WeAudit

Overview

WeAudit is a research project focused on scaffolding both end-users and AI practitioners in the process of auditing generative AI systems. This work addresses the critical need for more systematic and participatory approaches to AI auditing in an era of rapidly deployed generative AI systems.
In this project page, we present the WeAudit workflow, core features on WeAudit system, relevant research publications, broader impact, and acknowledgements. We hope this project can inspire more research and practice in user-engaged AI auditing and responsible AI development.

The WeAudit Workflow

WeAudit organizes AI auditing into two intersecting, iterative loops designed to help both user auditors and AI practitioners collaborate in identifying and addressing potential harms in generative AI systems.

🔄 Investigate Loop

User auditors systematically explore prompts, inspect AI-generated outputs, and reflect on potential harms based on their unique experiences and identities.

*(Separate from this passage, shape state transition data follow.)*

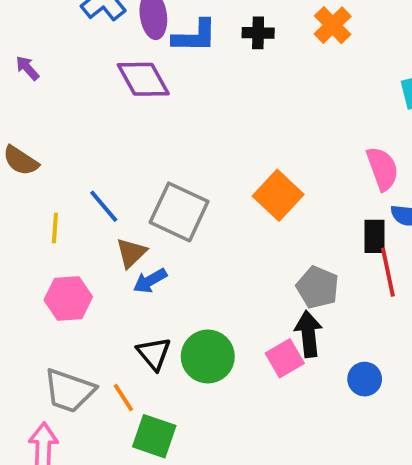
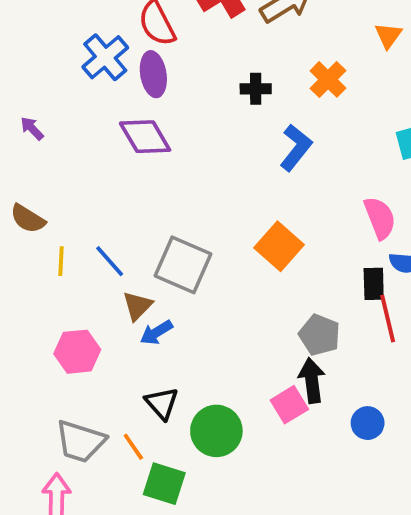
blue L-shape: (195, 36) -> (296, 148), moved, turned -51
yellow line: (55, 228) -> (61, 261), moved
green circle: (208, 357) -> (216, 431), moved

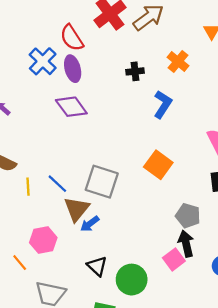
brown triangle: (137, 306) -> (77, 209), size x1.4
orange line: (133, 447) -> (20, 263), moved

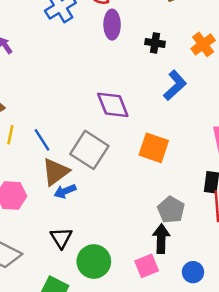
purple ellipse: (73, 69) -> (112, 25), moved
purple diamond: (71, 107) -> (113, 105), moved
orange square: (158, 165) -> (154, 148), turned -32
pink square: (174, 259) -> (147, 266), moved

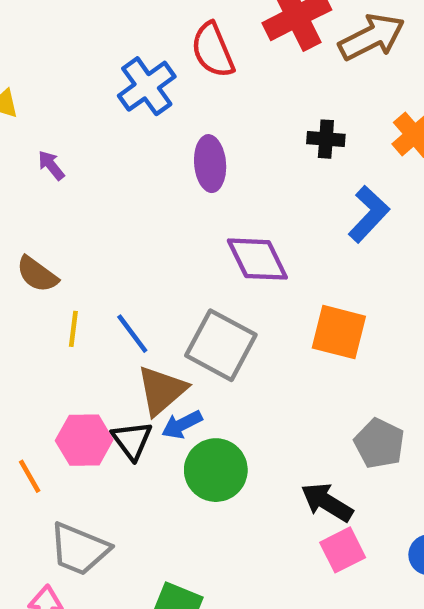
purple ellipse: (112, 25) -> (210, 164), moved
black triangle: (61, 238) -> (132, 440), moved
black arrow: (161, 239) -> (327, 502), moved, turned -56
green circle: (94, 261) -> (216, 470), moved

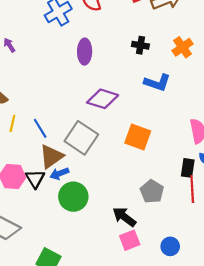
blue L-shape: (369, 214) -> (157, 83), turned 60
purple diamond: (257, 259) -> (103, 99), turned -52

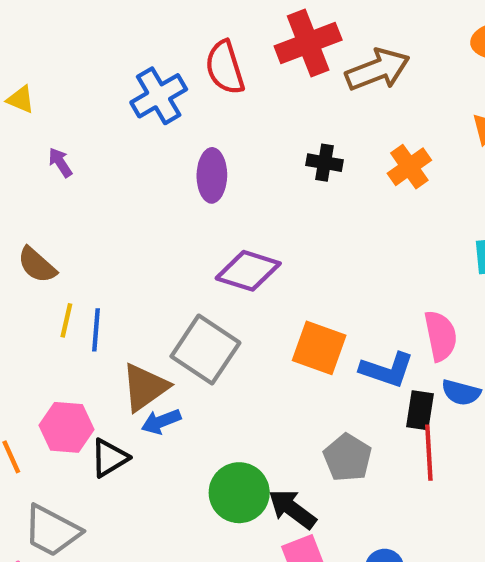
blue L-shape: (157, 83) -> (387, 370), moved
blue line: (40, 128) -> (96, 330), moved, turned 36
black triangle: (35, 179) -> (109, 458), moved, turned 30
green circle: (73, 197) -> (239, 493), moved

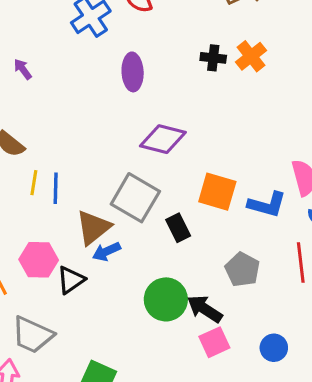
orange cross: (409, 167) -> (251, 56), moved
black rectangle: (420, 410) -> (178, 228), moved, turned -32

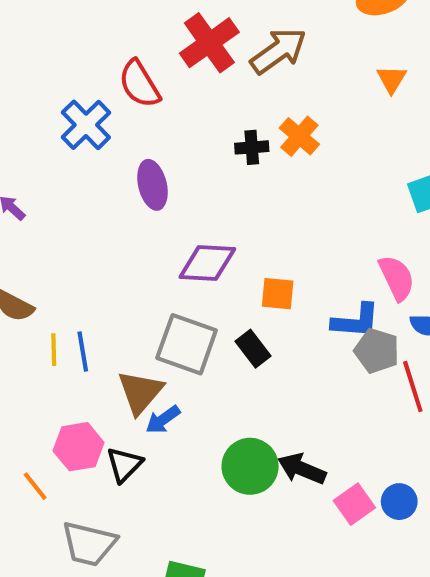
orange square: (217, 192) -> (278, 294), moved, size x0.7
black rectangle: (178, 228) -> (253, 349), moved
gray pentagon: (242, 270) -> (377, 351), moved
pink square: (214, 342) -> (354, 504), moved

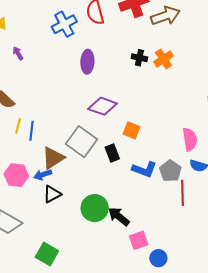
blue L-shape: (356, 321) -> (144, 169), moved
blue arrow: (163, 420) -> (43, 175), moved
black triangle: (124, 465) -> (52, 194), moved
blue circle: (399, 502) -> (158, 258), moved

  • Explore: Try different prompts to find potentially harmful outputs
  • Inspect: Review and compare the AI-generated results
  • Reflect: Think about potential biases and harms based on personal knowledge
  • Report: Document findings and potential harms

💬 Deliberate Loop

Auditors discuss findings with the community, leveraging diverse perspectives for a holistic understanding of AI-related harms.

  • Discuss: Share and collaborate on audit findings with other users
  • Verify: Confirm whether observations are perceived as harmful by multiple people

These loops are iterative and interconnected—new insights from discussion or verification may inspire further investigations.

WeAudit workflow diagram
Figure 1: The WeAudit Workflow Diagram

WeAudit Core Features

Click on any feature to learn more:

▼ A. Pairwise Comparison — Compare AI outputs side-by-side

Purpose: Support users in inspecting and comparing text-to-image (T2I) outputs and reflecting on potential harms.

How it works: Users can switch between single-prompt and pairwise comparison modes to examine how small variations in prompts affect the AI-generated images. This helps identify critical features and biases more easily.

Why it matters: Research shows that contrasting outputs helps users identify features they might otherwise miss. Expert audits have found that small wording changes in prompts can significantly shift the distribution of outputs in ways that reflect social biases.

▼ B. Prompt History Sidebar — Keep track of your explorations

Purpose: Capture and display all of a user's prior prompt explorations for easy access and continuation.

How it works: A sidebar displays the history of all prompts users have tested, along with the AI-generated images. Users can click entries to review past results or retrieve prompts to continue exploring variations.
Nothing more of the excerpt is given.